Xavier’s chances for an at large bid ended somewhere in January. At 3-8 in the conference and sporting the 199th defense in the nation, it was going to take something akin to a miracle to get the Musketeers back into the conversation for the NCAA tournament. The numbers showed that Xavier was likely to do the exact opposite of that.
But Travis Steele wasn’t going to go down without a fight in his first season at the helm. Xavier’s effort could have been questioned against Missouri, but even in the six game slump, they played hard. That finally paid off when, for the first time in a month, they beat Creighton behind some genuinely excellent. The offense was still poor enough that the Musketeers needed overtime despite allowing only 59 regulation points.
Travis Steele then had his best coaching game of the year in dispatching Ed Cooley and the the Providence Friars. That still only left Xavier at 13-13, but at least a couple of wins brightened the outlook. Then came a win over Seton Hall in a nailbiter and a thready pulse grew a bit stronger. The season really started to shift when the Musketeers beat Villanova for just the second time since joining the conference. A 17-0 run in the second half had the Cintas rocking and, for the first time in a long time, people glancing at bracket projections. Could this actually happen?

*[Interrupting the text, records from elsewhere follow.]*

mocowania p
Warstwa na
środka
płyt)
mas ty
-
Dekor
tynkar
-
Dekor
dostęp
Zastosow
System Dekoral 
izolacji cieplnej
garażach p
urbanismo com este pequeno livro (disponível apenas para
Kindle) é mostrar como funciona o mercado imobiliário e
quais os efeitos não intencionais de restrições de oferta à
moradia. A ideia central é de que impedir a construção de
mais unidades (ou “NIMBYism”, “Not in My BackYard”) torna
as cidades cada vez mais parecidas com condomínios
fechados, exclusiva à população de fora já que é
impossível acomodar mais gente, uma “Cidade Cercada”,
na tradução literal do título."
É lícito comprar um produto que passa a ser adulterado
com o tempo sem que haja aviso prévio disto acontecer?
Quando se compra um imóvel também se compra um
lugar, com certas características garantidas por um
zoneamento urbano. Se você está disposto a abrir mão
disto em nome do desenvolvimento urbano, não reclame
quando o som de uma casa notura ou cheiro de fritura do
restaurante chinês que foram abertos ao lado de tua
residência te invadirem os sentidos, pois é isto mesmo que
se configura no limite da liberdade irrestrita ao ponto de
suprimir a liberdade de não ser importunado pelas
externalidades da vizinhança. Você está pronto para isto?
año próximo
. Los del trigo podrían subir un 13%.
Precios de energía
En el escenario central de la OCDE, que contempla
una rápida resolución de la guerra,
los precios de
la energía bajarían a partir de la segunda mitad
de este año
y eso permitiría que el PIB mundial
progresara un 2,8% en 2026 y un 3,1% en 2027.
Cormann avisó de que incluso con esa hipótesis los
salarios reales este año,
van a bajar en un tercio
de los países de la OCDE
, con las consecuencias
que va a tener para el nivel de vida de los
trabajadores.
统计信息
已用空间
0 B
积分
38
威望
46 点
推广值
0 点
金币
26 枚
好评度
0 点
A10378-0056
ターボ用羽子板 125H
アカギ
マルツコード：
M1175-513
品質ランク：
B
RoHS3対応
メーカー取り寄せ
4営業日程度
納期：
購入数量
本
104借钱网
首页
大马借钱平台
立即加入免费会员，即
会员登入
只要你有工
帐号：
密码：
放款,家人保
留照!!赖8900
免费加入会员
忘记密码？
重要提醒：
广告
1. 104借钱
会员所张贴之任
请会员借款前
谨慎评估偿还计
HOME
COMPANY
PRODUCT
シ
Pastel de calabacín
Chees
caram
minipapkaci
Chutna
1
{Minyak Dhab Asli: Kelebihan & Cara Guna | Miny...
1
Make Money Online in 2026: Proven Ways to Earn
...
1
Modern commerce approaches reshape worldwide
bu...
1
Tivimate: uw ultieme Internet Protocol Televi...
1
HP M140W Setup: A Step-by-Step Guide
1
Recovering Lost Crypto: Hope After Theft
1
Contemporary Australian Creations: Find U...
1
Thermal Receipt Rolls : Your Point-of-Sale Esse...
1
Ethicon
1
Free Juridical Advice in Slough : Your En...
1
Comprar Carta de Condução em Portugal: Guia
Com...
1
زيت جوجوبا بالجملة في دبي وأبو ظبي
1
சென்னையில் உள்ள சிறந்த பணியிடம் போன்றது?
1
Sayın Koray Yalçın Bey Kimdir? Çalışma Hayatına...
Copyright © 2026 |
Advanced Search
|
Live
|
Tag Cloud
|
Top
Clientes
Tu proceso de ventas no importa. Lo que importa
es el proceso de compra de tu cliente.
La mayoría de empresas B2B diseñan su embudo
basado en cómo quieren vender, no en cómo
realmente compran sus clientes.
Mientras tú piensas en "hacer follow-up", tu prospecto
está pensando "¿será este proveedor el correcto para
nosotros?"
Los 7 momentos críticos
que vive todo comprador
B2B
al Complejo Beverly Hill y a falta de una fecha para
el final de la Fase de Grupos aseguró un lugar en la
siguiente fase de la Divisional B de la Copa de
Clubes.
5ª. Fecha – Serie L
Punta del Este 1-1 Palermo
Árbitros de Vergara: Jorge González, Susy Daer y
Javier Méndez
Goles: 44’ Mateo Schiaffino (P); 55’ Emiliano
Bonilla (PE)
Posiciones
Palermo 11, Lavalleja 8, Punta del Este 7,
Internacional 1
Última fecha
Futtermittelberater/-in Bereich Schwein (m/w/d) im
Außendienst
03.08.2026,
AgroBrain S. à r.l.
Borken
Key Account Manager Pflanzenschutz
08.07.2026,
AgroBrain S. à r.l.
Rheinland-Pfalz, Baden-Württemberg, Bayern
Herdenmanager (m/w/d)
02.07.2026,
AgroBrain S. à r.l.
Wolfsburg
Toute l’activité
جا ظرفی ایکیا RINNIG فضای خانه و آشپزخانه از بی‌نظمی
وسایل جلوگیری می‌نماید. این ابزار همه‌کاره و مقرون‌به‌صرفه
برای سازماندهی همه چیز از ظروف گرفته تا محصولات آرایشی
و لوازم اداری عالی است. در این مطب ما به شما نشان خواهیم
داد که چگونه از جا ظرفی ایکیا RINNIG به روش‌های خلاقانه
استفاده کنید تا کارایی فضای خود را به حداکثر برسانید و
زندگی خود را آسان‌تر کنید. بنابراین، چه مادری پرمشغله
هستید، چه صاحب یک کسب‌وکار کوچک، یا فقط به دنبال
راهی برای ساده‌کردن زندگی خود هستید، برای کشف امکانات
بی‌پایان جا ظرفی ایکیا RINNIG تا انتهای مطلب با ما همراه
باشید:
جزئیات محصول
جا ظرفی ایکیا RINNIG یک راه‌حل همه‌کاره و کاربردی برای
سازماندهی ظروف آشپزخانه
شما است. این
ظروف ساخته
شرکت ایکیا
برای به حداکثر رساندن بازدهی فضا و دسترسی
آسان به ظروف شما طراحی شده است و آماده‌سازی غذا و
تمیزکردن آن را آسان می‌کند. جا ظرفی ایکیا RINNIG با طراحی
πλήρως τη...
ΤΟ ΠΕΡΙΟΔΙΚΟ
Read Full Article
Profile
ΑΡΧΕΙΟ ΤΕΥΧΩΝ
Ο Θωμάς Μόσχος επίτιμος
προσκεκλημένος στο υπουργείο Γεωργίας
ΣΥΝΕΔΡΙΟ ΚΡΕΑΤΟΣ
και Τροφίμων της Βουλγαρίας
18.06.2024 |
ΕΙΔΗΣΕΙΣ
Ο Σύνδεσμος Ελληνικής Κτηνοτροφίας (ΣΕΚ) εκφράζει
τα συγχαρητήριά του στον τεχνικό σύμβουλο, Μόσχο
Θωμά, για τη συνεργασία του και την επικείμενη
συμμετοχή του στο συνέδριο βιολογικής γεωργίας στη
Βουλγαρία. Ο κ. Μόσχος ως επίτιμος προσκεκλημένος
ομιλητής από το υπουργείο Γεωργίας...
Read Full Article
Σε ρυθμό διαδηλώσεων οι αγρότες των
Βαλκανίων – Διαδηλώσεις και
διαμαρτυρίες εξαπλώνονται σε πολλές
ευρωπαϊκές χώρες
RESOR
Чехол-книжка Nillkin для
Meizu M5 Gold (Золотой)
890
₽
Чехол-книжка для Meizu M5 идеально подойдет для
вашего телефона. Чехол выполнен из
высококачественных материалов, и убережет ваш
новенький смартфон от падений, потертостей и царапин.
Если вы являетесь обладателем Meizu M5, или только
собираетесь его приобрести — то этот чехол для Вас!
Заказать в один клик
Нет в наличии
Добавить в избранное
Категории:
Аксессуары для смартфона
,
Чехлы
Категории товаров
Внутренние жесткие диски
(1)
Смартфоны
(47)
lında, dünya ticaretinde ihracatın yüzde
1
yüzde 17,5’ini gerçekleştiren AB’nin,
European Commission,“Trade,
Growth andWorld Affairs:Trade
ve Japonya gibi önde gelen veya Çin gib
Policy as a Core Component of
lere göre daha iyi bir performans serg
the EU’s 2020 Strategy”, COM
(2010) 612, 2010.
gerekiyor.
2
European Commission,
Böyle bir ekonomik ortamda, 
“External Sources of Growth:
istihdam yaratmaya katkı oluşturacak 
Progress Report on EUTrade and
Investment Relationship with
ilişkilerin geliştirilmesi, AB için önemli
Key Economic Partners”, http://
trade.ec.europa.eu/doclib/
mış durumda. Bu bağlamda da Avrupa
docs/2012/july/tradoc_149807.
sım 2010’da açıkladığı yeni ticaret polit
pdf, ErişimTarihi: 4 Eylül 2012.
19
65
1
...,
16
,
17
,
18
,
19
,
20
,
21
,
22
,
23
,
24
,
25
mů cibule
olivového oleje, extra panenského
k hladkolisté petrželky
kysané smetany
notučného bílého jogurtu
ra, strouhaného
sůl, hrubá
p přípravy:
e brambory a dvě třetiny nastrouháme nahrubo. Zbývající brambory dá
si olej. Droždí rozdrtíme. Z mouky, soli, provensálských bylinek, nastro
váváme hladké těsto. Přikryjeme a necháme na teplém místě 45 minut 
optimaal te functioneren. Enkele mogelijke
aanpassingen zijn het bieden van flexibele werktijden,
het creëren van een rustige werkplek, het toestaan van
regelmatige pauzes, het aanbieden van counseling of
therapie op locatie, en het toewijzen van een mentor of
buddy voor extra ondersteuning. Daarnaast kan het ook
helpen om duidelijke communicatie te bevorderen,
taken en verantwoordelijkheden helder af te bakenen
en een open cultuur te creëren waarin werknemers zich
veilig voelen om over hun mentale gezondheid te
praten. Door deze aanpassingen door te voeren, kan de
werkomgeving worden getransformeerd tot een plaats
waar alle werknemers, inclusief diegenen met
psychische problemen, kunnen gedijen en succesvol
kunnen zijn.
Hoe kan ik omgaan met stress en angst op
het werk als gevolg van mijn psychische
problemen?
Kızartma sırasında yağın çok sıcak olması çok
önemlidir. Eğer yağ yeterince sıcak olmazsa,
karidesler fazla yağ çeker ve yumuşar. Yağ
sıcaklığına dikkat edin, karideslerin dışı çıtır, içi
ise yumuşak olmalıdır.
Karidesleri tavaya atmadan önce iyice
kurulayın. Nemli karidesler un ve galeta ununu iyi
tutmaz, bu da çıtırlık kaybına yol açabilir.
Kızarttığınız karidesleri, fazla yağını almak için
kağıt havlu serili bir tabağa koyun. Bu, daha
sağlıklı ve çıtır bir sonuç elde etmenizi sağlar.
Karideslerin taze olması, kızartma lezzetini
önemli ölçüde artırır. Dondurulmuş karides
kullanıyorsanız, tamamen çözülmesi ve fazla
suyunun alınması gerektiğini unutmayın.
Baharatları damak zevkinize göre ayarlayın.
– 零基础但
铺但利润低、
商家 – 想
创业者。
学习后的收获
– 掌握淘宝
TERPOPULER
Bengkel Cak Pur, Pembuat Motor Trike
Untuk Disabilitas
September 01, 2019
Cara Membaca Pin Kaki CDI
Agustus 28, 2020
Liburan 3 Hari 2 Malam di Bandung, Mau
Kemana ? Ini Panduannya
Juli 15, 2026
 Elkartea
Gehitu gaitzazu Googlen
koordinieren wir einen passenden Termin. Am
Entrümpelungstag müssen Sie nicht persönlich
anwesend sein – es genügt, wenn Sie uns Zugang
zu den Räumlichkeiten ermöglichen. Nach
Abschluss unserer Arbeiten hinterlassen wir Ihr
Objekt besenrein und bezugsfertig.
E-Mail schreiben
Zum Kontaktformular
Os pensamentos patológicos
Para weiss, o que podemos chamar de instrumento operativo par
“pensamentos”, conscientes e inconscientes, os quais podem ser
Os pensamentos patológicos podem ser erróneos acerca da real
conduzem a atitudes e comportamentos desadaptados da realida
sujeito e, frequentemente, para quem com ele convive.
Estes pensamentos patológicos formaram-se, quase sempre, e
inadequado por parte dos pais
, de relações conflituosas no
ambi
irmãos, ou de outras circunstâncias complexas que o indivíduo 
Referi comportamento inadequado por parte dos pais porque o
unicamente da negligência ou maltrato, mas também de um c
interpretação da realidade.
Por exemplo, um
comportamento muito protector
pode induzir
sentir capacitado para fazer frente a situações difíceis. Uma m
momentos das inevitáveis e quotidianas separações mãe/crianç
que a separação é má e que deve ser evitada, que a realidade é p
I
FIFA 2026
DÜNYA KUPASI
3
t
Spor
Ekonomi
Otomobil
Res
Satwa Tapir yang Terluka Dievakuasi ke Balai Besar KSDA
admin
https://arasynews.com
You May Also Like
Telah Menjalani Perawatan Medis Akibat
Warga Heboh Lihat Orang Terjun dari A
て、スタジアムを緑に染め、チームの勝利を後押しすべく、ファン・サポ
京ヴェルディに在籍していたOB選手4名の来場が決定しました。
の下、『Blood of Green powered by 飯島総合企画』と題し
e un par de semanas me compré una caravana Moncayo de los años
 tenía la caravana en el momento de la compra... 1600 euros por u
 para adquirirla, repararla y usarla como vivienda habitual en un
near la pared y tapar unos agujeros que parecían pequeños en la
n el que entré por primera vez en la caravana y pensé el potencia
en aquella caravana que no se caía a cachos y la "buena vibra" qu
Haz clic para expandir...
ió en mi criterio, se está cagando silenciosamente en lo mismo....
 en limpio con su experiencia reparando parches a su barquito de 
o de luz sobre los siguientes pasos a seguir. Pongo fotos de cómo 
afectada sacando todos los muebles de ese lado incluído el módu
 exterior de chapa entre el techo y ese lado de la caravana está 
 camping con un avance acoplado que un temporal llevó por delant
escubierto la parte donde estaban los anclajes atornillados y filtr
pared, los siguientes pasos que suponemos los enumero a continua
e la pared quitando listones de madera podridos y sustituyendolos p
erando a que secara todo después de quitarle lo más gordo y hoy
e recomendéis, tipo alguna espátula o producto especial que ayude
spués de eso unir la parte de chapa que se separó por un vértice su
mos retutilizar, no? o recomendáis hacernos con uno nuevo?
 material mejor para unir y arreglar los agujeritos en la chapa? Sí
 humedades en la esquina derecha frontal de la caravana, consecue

Xavier was tearing back into the race on the back of a rapidly improving defense. The team that Travis Steele had said could be one of Xavier’s best ever finished the season on an 11 game run with a defensive efficiency of 93.2, a number that would have been good for 17th in the nation over the course of a season. From nearly 200th in the nation in defense, they climbed to finish 102nd. Over the last ten games of the season, they were better on defense than even Virginia.
None of that mattered, of course, unless Xavier could #RuntheTable. That dream ended at Butler, like so many dreams (fresh water, a real gymnasium) have. After a win against St. John’s, most bracketologists agreed that Xavier needed to reach the Big East final to be considered for an at large bid, and likely needed the auto bid.
In the end, Xavier had their fate in the hands of Naji Marshall and the mouth of Brian O’Connell. A month after it happened it’s still hard to determine what it was, beyond perhaps television time, that caused O’Connell to call a rising Marshall for a charge after Conor Gillespie’s half slide tackle, half chop block took out Xavier’s injured leading scorer. Xavier simply ran out of gas after that. The Musketeers had roared back into the chase with ferocious defense and the pride that marks every team that pulls on those blue and white uniforms. At MSG, they fell victim to the vagaries of officiating and their own early season shortcomings. The core of Team 98 won’t likely forget the hard earned lessons, and the desperate fight back, that got them there.